WHAT IS NEEDED – Return every entry below word for word and leave out any picture.

Page images and extracted text
⟨

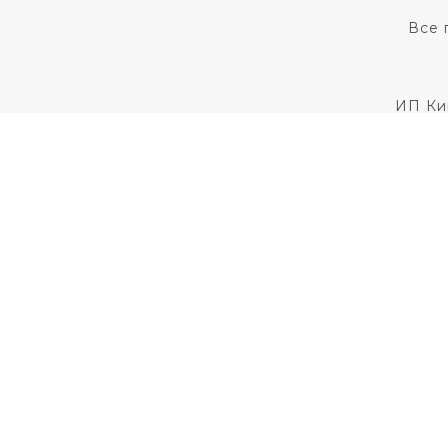
Все 
ИП Ки
Для установления
Пользовательс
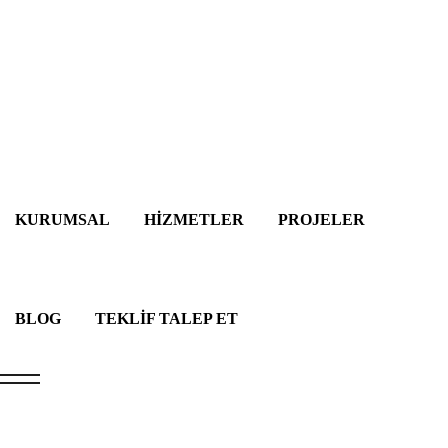
KURUMSAL
HİZMETLER
PROJELER
BLOG
TEKLİF TALEP ET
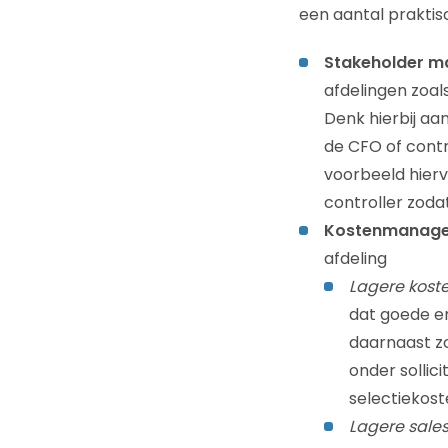
een aantal praktis
Stakeholder 
afdelingen zoal
Denk hierbij aa
de CFO of contr
voorbeeld hierv
controller zoda
Kostenmanag
afdeling
Lagere kost
dat goede em
daarnaast zo
onder sollic
selectiekost
Lagere sale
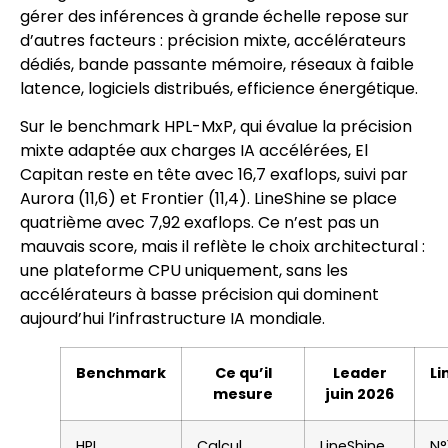
gérer des inférences à grande échelle repose sur
d’autres facteurs : précision mixte, accélérateurs
dédiés, bande passante mémoire, réseaux à faible
latence, logiciels distribués, efficience énergétique.
Sur le benchmark HPL-MxP, qui évalue la précision
mixte adaptée aux charges IA accélérées, El
Capitan reste en tête avec 16,7 exaflops, suivi par
Aurora (11,6) et Frontier (11,4). LineShine se place
quatrième avec 7,92 exaflops. Ce n’est pas un
mauvais score, mais il reflète le choix architectural :
une plateforme CPU uniquement, sans les
accélérateurs à basse précision qui dominent
aujourd’hui l’infrastructure IA mondiale.
Benchmark
Ce qu’il
Leader
Li
mesure
juin 2026
HPL
Calcul
LineShine
N°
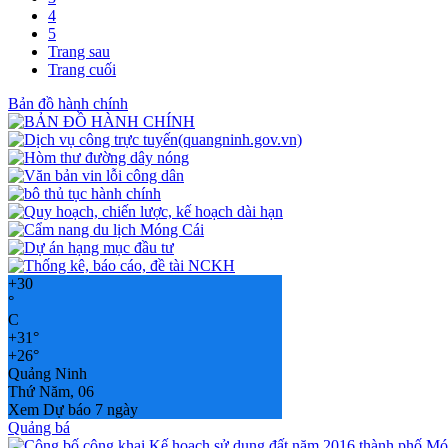
4
5
Trang sau
Trang cuối
Bản đồ hành chính
+
30
°
C
+
31°
+
26°
Quảng Ninh
Thứ Năm, 06
Xem Dự báo 7 ngày
Quảng bá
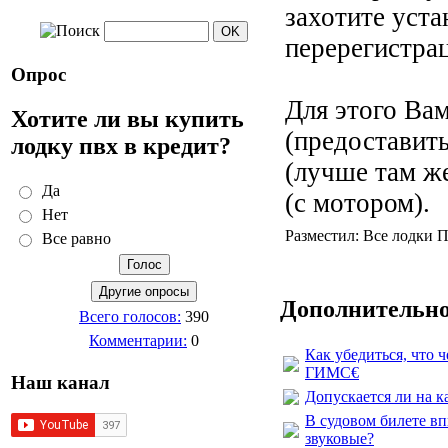
захотите уст
перерегистра
Опрос
Для этого Вам
Хотите ли вы купить
(предоставить
лодку пвх в кредит?
(лучше там же
Да
(с мотором).
Нет
Разместил: Все лодки П
Все равно
Дополнительно
Всего голосов:
390
Комментарии:
0
Как убедиться, что 
ГИМС€
Наш канал
Допускается ли на к
В судовом билете в
звуковые?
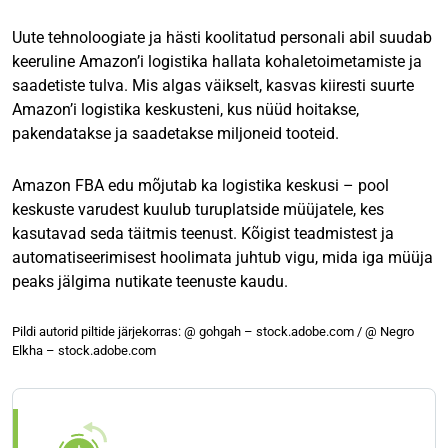
Uute tehnoloogiate ja hästi koolitatud personali abil suudab
keeruline Amazon’i logistika hallata kohaletoimetamiste ja
saadetiste tulva. Mis algas väikselt, kasvas kiiresti suurte
Amazon’i logistika keskusteni, kus nüüd hoitakse,
pakendatakse ja saadetakse miljoneid tooteid.
Amazon FBA edu mõjutab ka logistika keskusi – pool
keskuste varudest kuulub turuplatside müüjatele, kes
kasutavad seda täitmis teenust. Kõigist teadmistest ja
automatiseerimisest hoolimata juhtub vigu, mida iga müüja
peaks jälgima nutikate teenuste kaudu.
Pildi autorid piltide järjekorras: @ gohgah – stock.adobe.com / @ Negro
Elkha – stock.adobe.com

⟩

EXERCISE RESPONSE –
Все 
ИП Ки
Для установления
Пользовательс
KURUMSAL
HİZMETLER
PROJELER
BLOG
TEKLİF TALEP ET
een aantal praktis
Stakeholder 
afdelingen zoal
Denk hierbij aa
de CFO of contr
voorbeeld hierv
controller zoda
Kostenmanag
afdeling
Lagere kost
dat goede em
daarnaast zo
onder sollic
selectiekost
Lagere sale
gérer des inférences à grande échelle repose sur
d’autres facteurs : précision mixte, accélérateurs
dédiés, bande passante mémoire, réseaux à faible
latence, logiciels distribués, efficience énergétique.
Sur le benchmark HPL-MxP, qui évalue la précision
mixte adaptée aux charges IA accélérées, El
Capitan reste en tête avec 16,7 exaflops, suivi par
Aurora (11,6) et Frontier (11,4). LineShine se place
quatrième avec 7,92 exaflops. Ce n’est pas un
mauvais score, mais il reflète le choix architectural :
une plateforme CPU uniquement, sans les
accélérateurs à basse précision qui dominent
aujourd’hui l’infrastructure IA mondiale.
Benchmark
Ce qu’il
Leader
Li
mesure
juin 2026
HPL
Calcul
LineShine
N°
4
5
Trang sau
Trang cuối
Bản đồ hành chính
+
30
°
C
+
31°
+
26°
Quảng Ninh
Thứ Năm, 06
Xem Dự báo 7 ngày
Quảng bá
захотите уст
перерегистра
Опрос
Для этого Вам
Хотите ли вы купить
(предоставить
лодку пвх в кредит?
(лучше там же
Да
(с мотором).
Нет
Разместил: Все лодки П
Все равно
Дополнительно
Всего голосов:
390
Комментарии:
0
Как убедиться, что 
ГИМС€
Наш канал
Допускается ли на к
В судовом билете в
звуковые?
Uute tehnoloogiate ja hästi koolitatud personali abil suudab
keeruline Amazon’i logistika hallata kohaletoimetamiste ja
saadetiste tulva. Mis algas väikselt, kasvas kiiresti suurte
Amazon’i logistika keskusteni, kus nüüd hoitakse,
pakendatakse ja saadetakse miljoneid tooteid.
Amazon FBA edu mõjutab ka logistika keskusi – pool
keskuste varudest kuulub turuplatside müüjatele, kes
kasutavad seda täitmis teenust. Kõigist teadmistest ja
automatiseerimisest hoolimata juhtub vigu, mida iga müüja
peaks jälgima nutikate teenuste kaudu.
Pildi autorid piltide järjekorras: @ gohgah – stock.adobe.com / @ Negro
Elkha – stock.adobe.com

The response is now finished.